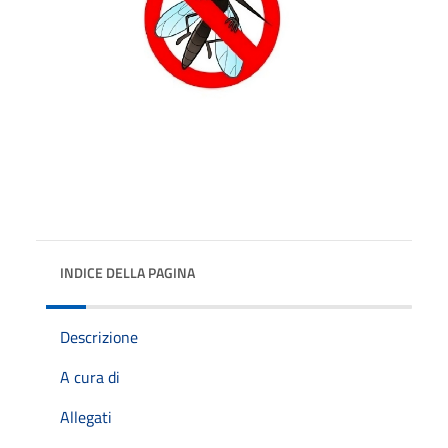
INDICE DELLA PAGINA
Descrizione
A cura di
Allegati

--*--

▶ _TASK DIRECTIONS_
Apart from the pictures, every line above must be printed exactly.

▶ _SOLUTION BELOW_
INDICE DELLA PAGINA
Descrizione
A cura di
Allegati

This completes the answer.